***** Dataset excerpts

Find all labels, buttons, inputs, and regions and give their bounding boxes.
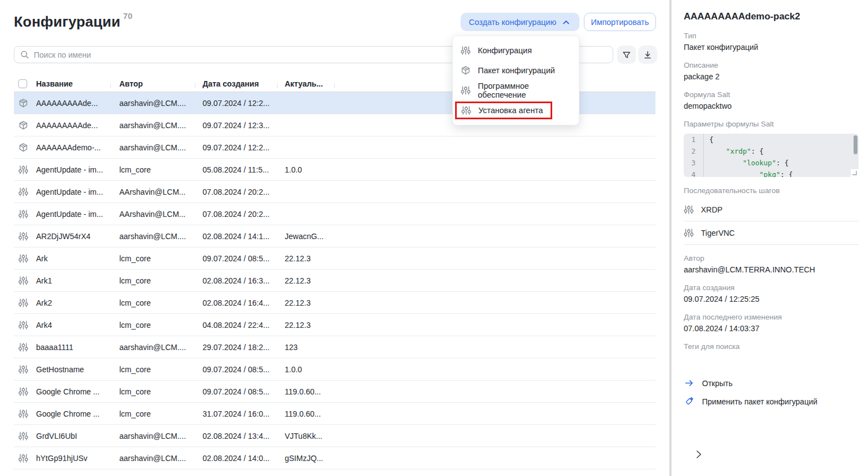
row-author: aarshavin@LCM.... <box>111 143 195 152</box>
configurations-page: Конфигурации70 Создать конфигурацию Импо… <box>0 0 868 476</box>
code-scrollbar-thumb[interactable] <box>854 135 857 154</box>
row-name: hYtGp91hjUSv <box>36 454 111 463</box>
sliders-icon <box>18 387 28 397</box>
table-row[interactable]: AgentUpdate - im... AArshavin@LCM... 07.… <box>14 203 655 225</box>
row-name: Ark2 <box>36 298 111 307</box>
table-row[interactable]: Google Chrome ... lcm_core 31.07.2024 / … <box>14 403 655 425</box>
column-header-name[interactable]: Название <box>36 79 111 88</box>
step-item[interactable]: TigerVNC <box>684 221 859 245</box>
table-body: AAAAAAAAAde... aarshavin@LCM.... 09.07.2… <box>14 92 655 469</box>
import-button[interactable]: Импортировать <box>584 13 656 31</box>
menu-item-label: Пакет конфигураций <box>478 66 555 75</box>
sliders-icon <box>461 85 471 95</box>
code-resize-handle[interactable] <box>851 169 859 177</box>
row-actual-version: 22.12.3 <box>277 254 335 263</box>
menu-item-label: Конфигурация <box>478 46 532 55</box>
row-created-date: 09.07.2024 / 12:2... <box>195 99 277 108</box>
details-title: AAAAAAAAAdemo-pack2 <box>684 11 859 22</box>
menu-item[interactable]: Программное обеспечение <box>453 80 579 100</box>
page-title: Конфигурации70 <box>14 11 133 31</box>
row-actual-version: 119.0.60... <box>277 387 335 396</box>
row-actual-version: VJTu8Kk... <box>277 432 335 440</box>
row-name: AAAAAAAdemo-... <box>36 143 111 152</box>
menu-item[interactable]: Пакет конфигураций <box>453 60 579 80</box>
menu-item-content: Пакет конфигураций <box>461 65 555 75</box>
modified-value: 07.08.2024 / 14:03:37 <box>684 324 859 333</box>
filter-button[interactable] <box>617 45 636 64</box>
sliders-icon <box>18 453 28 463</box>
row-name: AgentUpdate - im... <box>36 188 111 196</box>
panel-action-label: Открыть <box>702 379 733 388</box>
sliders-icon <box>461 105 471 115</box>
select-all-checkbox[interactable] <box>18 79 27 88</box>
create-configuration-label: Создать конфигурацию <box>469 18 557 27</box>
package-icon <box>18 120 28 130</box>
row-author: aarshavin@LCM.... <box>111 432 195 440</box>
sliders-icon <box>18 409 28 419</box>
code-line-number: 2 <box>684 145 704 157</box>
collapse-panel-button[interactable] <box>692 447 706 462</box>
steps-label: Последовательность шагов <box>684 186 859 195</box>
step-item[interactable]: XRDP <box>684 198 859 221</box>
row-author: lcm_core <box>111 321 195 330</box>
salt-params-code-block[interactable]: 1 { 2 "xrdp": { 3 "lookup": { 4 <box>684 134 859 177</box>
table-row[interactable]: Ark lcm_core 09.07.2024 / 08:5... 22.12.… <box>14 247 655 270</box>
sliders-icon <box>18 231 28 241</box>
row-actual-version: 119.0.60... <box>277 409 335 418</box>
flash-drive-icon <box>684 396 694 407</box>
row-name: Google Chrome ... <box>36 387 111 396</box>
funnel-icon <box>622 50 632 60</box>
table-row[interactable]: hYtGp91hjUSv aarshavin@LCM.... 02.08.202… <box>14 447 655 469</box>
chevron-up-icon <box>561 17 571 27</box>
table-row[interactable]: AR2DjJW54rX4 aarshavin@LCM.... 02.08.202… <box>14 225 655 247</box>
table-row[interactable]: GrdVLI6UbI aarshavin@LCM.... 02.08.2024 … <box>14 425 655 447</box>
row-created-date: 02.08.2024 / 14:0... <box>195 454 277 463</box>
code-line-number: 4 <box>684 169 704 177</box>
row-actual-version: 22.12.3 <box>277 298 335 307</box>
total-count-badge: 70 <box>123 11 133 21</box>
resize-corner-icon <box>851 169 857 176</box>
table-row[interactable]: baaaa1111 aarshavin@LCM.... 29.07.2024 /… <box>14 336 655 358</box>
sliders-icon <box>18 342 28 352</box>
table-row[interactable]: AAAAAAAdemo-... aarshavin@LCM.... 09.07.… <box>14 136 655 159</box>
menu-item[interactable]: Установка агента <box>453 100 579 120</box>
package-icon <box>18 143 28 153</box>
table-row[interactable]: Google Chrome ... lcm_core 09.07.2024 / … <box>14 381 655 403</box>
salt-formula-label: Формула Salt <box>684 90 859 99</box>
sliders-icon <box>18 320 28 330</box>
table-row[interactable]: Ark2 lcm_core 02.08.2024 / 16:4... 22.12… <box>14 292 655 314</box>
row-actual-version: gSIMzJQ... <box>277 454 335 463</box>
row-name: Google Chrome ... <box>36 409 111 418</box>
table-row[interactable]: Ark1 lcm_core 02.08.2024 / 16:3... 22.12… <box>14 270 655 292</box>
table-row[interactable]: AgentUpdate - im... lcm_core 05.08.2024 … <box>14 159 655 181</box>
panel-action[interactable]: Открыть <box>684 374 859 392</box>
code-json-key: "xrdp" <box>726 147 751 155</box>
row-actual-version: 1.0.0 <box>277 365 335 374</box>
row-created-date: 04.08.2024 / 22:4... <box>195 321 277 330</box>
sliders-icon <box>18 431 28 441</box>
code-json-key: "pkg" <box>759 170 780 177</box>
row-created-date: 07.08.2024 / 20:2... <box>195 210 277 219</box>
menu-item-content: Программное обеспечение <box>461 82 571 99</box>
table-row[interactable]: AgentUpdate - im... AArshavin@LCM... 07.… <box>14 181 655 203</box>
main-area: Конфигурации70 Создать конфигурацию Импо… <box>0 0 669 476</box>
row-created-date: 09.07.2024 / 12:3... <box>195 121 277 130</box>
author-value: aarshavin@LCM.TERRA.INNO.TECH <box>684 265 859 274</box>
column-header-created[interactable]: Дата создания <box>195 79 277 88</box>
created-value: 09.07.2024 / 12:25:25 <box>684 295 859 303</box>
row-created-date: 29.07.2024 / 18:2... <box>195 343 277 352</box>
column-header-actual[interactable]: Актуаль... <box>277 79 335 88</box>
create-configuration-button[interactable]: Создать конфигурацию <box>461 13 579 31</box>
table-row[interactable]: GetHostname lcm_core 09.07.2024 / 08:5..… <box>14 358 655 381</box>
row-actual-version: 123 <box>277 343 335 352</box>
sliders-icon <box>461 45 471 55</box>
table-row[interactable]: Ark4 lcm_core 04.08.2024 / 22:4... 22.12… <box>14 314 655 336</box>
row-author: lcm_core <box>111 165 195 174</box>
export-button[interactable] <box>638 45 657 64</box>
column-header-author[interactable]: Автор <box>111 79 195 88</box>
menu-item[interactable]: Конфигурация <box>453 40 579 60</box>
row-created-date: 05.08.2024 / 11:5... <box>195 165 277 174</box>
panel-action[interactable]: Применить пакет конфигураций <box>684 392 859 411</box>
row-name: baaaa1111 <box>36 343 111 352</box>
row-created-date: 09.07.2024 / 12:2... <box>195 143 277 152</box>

**********

Return all of the entries word for word, but omit the pictures.

§ **Answer space**:
Find all labels, buttons, inputs, and regions and give their bounding boxes.
row-author: aarshavin@LCM.... <box>111 143 195 152</box>
configurations-page: Конфигурации70 Создать конфигурацию Импо… <box>0 0 868 476</box>
code-scrollbar-thumb[interactable] <box>854 135 857 154</box>
row-name: hYtGp91hjUSv <box>36 454 111 463</box>
sliders-icon <box>18 387 28 397</box>
table-row[interactable]: AgentUpdate - im... AArshavin@LCM... 07.… <box>14 203 655 225</box>
row-name: Ark2 <box>36 298 111 307</box>
table-row[interactable]: Google Chrome ... lcm_core 31.07.2024 / … <box>14 403 655 425</box>
column-header-name[interactable]: Название <box>36 79 111 88</box>
step-item[interactable]: TigerVNC <box>684 221 859 245</box>
table-body: AAAAAAAAAde... aarshavin@LCM.... 09.07.2… <box>14 92 655 469</box>
import-button[interactable]: Импортировать <box>584 13 656 31</box>
menu-item-label: Пакет конфигураций <box>478 66 555 75</box>
sliders-icon <box>461 85 471 95</box>
code-resize-handle[interactable] <box>851 169 859 177</box>
row-actual-version: 22.12.3 <box>277 254 335 263</box>
menu-item-label: Конфигурация <box>478 46 532 55</box>
row-created-date: 09.07.2024 / 12:2... <box>195 99 277 108</box>
details-title: AAAAAAAAAdemo-pack2 <box>684 11 859 22</box>
menu-item[interactable]: Программное обеспечение <box>453 80 579 100</box>
page-title: Конфигурации70 <box>14 11 133 31</box>
row-actual-version: 119.0.60... <box>277 387 335 396</box>
row-actual-version: VJTu8Kk... <box>277 432 335 440</box>
row-name: AAAAAAAdemo-... <box>36 143 111 152</box>
menu-item[interactable]: Пакет конфигураций <box>453 60 579 80</box>
menu-item-content: Пакет конфигураций <box>461 65 555 75</box>
modified-value: 07.08.2024 / 14:03:37 <box>684 324 859 333</box>
filter-button[interactable] <box>617 45 636 64</box>
sliders-icon <box>18 453 28 463</box>
row-name: AgentUpdate - im... <box>36 188 111 196</box>
panel-action-label: Открыть <box>702 379 733 388</box>
sliders-icon <box>461 105 471 115</box>
select-all-checkbox[interactable] <box>18 79 27 88</box>
create-configuration-label: Создать конфигурацию <box>469 18 557 27</box>
package-icon <box>18 120 28 130</box>
row-author: aarshavin@LCM.... <box>111 432 195 440</box>
sliders-icon <box>18 409 28 419</box>
code-line-number: 2 <box>684 145 704 157</box>
collapse-panel-button[interactable] <box>692 447 706 462</box>
steps-label: Последовательность шагов <box>684 186 859 195</box>
step-item[interactable]: XRDP <box>684 198 859 221</box>
row-author: lcm_core <box>111 321 195 330</box>
salt-params-code-block[interactable]: 1 { 2 "xrdp": { 3 "lookup": { 4 <box>684 134 859 177</box>
table-row[interactable]: Ark lcm_core 09.07.2024 / 08:5... 22.12.… <box>14 247 655 270</box>
sliders-icon <box>18 231 28 241</box>
row-actual-version: 119.0.60... <box>277 409 335 418</box>
flash-drive-icon <box>684 396 694 407</box>
row-name: Google Chrome ... <box>36 387 111 396</box>
funnel-icon <box>622 50 632 60</box>
table-row[interactable]: hYtGp91hjUSv aarshavin@LCM.... 02.08.202… <box>14 447 655 469</box>
chevron-up-icon <box>561 17 571 27</box>
table-row[interactable]: AR2DjJW54rX4 aarshavin@LCM.... 02.08.202… <box>14 225 655 247</box>
table-row[interactable]: GrdVLI6UbI aarshavin@LCM.... 02.08.2024 … <box>14 425 655 447</box>
row-created-date: 02.08.2024 / 14:0... <box>195 454 277 463</box>
code-line-number: 4 <box>684 169 704 177</box>
row-actual-version: 22.12.3 <box>277 298 335 307</box>
total-count-badge: 70 <box>123 11 133 21</box>
resize-corner-icon <box>851 169 857 176</box>
table-row[interactable]: baaaa1111 aarshavin@LCM.... 29.07.2024 /… <box>14 336 655 358</box>
sliders-icon <box>18 342 28 352</box>
table-row[interactable]: AAAAAAAdemo-... aarshavin@LCM.... 09.07.… <box>14 136 655 159</box>
menu-item[interactable]: Установка агента <box>453 100 579 120</box>
package-icon <box>18 143 28 153</box>
table-row[interactable]: Google Chrome ... lcm_core 09.07.2024 / … <box>14 381 655 403</box>
salt-formula-label: Формула Salt <box>684 90 859 99</box>
sliders-icon <box>18 320 28 330</box>
table-row[interactable]: Ark2 lcm_core 02.08.2024 / 16:4... 22.12… <box>14 292 655 314</box>
row-actual-version: gSIMzJQ... <box>277 454 335 463</box>
row-name: Google Chrome ... <box>36 409 111 418</box>
table-row[interactable]: Ark1 lcm_core 02.08.2024 / 16:3... 22.12… <box>14 270 655 292</box>
table-row[interactable]: AgentUpdate - im... lcm_core 05.08.2024 … <box>14 159 655 181</box>
panel-action[interactable]: Открыть <box>684 374 859 392</box>
code-json-key: "xrdp" <box>726 147 751 155</box>
row-actual-version: 1.0.0 <box>277 365 335 374</box>
row-created-date: 04.08.2024 / 22:4... <box>195 321 277 330</box>
sliders-icon <box>18 431 28 441</box>
code-json-key: "pkg" <box>759 170 780 177</box>
row-created-date: 07.08.2024 / 20:2... <box>195 210 277 219</box>
menu-item-content: Программное обеспечение <box>461 82 571 99</box>
table-row[interactable]: AgentUpdate - im... AArshavin@LCM... 07.… <box>14 181 655 203</box>
main-area: Конфигурации70 Создать конфигурацию Импо… <box>0 0 669 476</box>
row-created-date: 09.07.2024 / 12:3... <box>195 121 277 130</box>
author-value: aarshavin@LCM.TERRA.INNO.TECH <box>684 265 859 274</box>
column-header-created[interactable]: Дата создания <box>195 79 277 88</box>
created-value: 09.07.2024 / 12:25:25 <box>684 295 859 303</box>
row-created-date: 29.07.2024 / 18:2... <box>195 343 277 352</box>
column-header-actual[interactable]: Актуаль... <box>277 79 335 88</box>
create-configuration-button[interactable]: Создать конфигурацию <box>461 13 579 31</box>
table-row[interactable]: GetHostname lcm_core 09.07.2024 / 08:5..… <box>14 358 655 381</box>
row-actual-version: 123 <box>277 343 335 352</box>
sliders-icon <box>461 45 471 55</box>
table-row[interactable]: Ark4 lcm_core 04.08.2024 / 22:4... 22.12… <box>14 314 655 336</box>
row-author: lcm_core <box>111 165 195 174</box>
export-button[interactable] <box>638 45 657 64</box>
column-header-author[interactable]: Автор <box>111 79 195 88</box>
menu-item[interactable]: Конфигурация <box>453 40 579 60</box>
row-created-date: 05.08.2024 / 11:5... <box>195 165 277 174</box>
panel-action[interactable]: Применить пакет конфигураций <box>684 392 859 411</box>
row-name: baaaa1111 <box>36 343 111 352</box>
row-created-date: 09.07.2024 / 12:2... <box>195 143 277 152</box>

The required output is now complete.